I feel the need to say again that I can understand why you would be confused by the whole "go see a shrink already!" attitude. And frankly, if I had someone recommend therapy to me who had never themselves been for any reason, I would be similarly wary. But I have benefited from therapy, I still *am*, and I've even found that I benefit from low-dose medication - something to which I was EXTREMELY resistant for YEARS. So, speaking as someone who's been there, and as someone who's had to have the friends (figuratively) shove her kicking and screaming to get professional assistance...sometimes it's not just the best way to get through your issues; it's sometimes the only way.

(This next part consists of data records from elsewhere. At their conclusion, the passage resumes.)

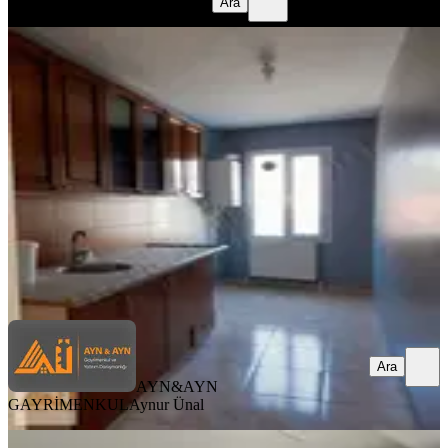
benim emlak
Huseyin Ali Doğan
Ara
BALKONLU
Manisa Akhisarda 2+1 Kiralık Daire
Akhisar, Paşa Mahallesi
2+1
·
80 m²
·
1. Kat
·
06.08.2026
17.000 ₺
AYN&AYN GAYRİMENKUL
Aynur Ünal
Ara
Ara
AYN&AYN
GAYRİMENKUL
Aynur Ünal
SIFIR BİNA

By the way, hi. Long-time reader, first-time poster. Sorry to start my Serious Pony career with such a wall of text.
The Duke:
--- Quote from: iduguphergrave on 01 Dec 2010, 06:35 ---I like how in the second-to-last panel Faye's teeth aren't bared, implying that that "rrrrRRR" sound is coming from deep in her throat, which is way scarier. I imagine that sound to be something like a wolverine, or a Tasmanian devil.
--- End quote ---
Or like Adam Baldwin does as John Casey from Chuck.
That show has totally jumped the shark but damn can that guy do a hell of a menacing growl.